Alexander Kazakov | Via Reuters

Russia has shown little appetite for peace negotiations with Ukraine, despite Moscow making a show of what war experts described as “performative ceasefires,” and a number of attempts by U.S. President Donald Trump to persuade Russian leader Vladimir Putin to talk to Kyiv.

In fact, Moscow is widely believed to be planning a new summer offensive in Ukraine to consolidate territorial gains in the southern and eastern parts of the country, that its forces partially occupy. If successful, the offensive could give Russia more leverage in any future talks.

While Russia seems reluctant to pursue peace now, increasing economic and military pressures at home — ranging from supplies of military hardware and recruitment of soldiers, to sanctions on revenue-generating exports like oil — could be the factors that eventually drive Moscow to the negotiating table.

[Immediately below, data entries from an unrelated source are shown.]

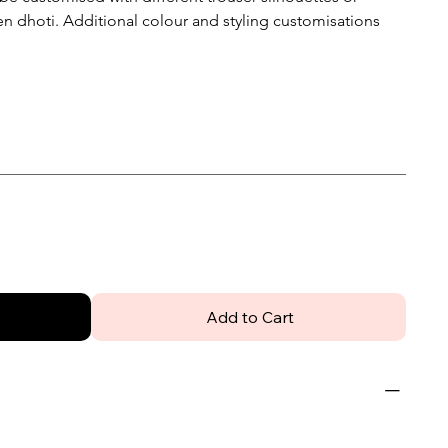
n dhoti. Additional colour and styling customisations
Add to Cart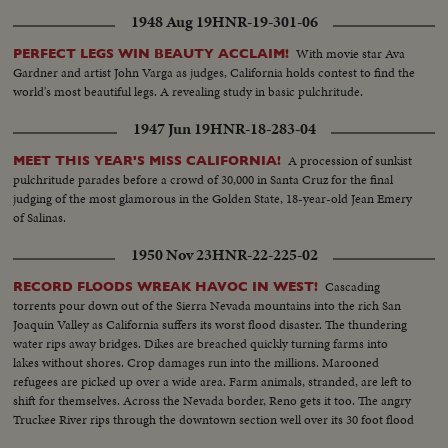
1948 Aug 19
HNR-19-301-06
With movie star Ava
PERFECT LEGS WIN BEAUTY ACCLAIM!
Gardner and artist John Varga as judges, California holds contest to find the
world's most beautiful legs. A revealing study in basic pulchritude.
1947 Jun 19
HNR-18-283-04
A procession of sunkist
MEET THIS YEAR'S MISS CALIFORNIA!
pulchritude parades before a crowd of 30,000 in Santa Cruz for the final
judging of the most glamorous in the Golden State, 18-year-old Jean Emery
of Salinas.
1950 Nov 23
HNR-22-225-02
Cascading
RECORD FLOODS WREAK HAVOC IN WEST!
torrents pour down out of the Sierra Nevada mountains into the rich San
Joaquin Valley as California suffers its worst flood disaster. The thundering
water rips away bridges. Dikes are breached quickly turning farms into
lakes without shores. Crop damages run into the millions. Marooned
refugees are picked up over a wide area. Farm animals, stranded, are left to
shift for themselves. Across the Nevada border, Reno gets it too. The angry
Truckee River rips through the downtown section well over its 30 foot flood
crest.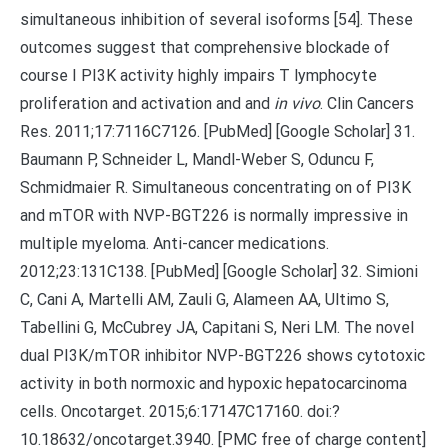
simultaneous inhibition of several isoforms [54]. These
outcomes suggest that comprehensive blockade of
course I PI3K activity highly impairs T lymphocyte
proliferation and activation and and
in vivo
. Clin Cancers
Res. 2011;17:7116C7126. [PubMed] [Google Scholar] 31.
Baumann P, Schneider L, Mandl-Weber S, Oduncu F,
Schmidmaier R. Simultaneous concentrating on of PI3K
and mTOR with NVP-BGT226 is normally impressive in
multiple myeloma. Anti-cancer medications.
2012;23:131C138. [PubMed] [Google Scholar] 32. Simioni
C, Cani A, Martelli AM, Zauli G, Alameen AA, Ultimo S,
Tabellini G, McCubrey JA, Capitani S, Neri LM. The novel
dual PI3K/mTOR inhibitor NVP-BGT226 shows cytotoxic
activity in both normoxic and hypoxic hepatocarcinoma
cells. Oncotarget. 2015;6:17147C17160. doi:?
10.18632/oncotarget.3940. [PMC free of charge content]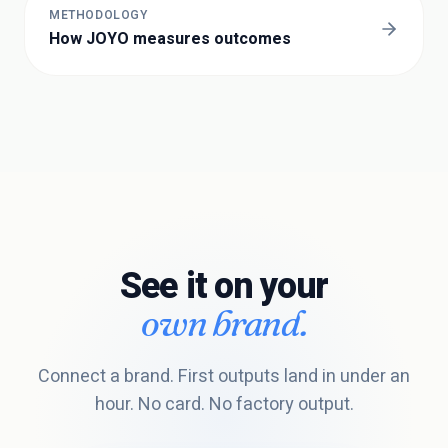
METHODOLOGY
How JOYO measures outcomes
See it on your
own brand.
Connect a brand. First outputs land in under an
hour. No card. No factory output.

“Russia will seek to intensify offensive operations to build pressure during negotiations, but the pressure cannot be sustained indefinitely,” Jack Watling, senior research fellow for Land Warfare at the Royal United Services Institute (RUSI) in London, said in analysis Tuesday.

Russian stockpiles of military equipment left over from the Soviet era, including tanks, artillery and infantry fighting vehicles, will be running out between now and mid-fall, Watling said, meaning that Russia’s ability to replace losses will be entirely dependent on what it can produce from scratch.

“At the same time, while Russia can fight another two campaign seasons with its current approach to recruitment, further offensive operations into 2026 will likely require further forced mobilisation, which is both politically and economically challenging,” Watling surmised.

CNBC has contacted the Kremlin for a response to the comments and is awaiting a reply.

Economy slowing

In the meantime, dark clouds are gathering on the horizon when it comes to Russia’s war-focused economy, which has labored under the weight of international sanctions as well as homegrown pressures, also largely resulting from war, such as rampant inflation and high food and production costs that even Putin described as “alarming.”

Russia’s central bank (CBR) has stood the course of keeping interest rates high (at 21%) in a bid to lower the rate of inflation, which stood at 10.2% in April. The CBR said in May that a disinflationary process is underway but that “a prolonged period of tight monetary policy” is still required for inflation to return to its target of 4% in 2026. In the meantime, a marked slowdown in the Russian economy has surprised some economists.

“The sharp slowdown in Russian gross domestic product growth from 4.5% year-on-year in the fourth quarter, to 1.4% in the first quarter is consistent with a sharp fall in output and suggests that the economy may be heading for a much harder landing than we had expected,” Liam Peach, senior emerging markets economist at Capital Economics commented last week.

“Such a sharp drop in GDP growth has surprised us, although we had expected a slowdown to take hold this year,” he noted, adding that “a technical recession is possible over the first half of the year and GDP growth over 2025 as a whole could come in significantly below our current forecast of 2.5%.”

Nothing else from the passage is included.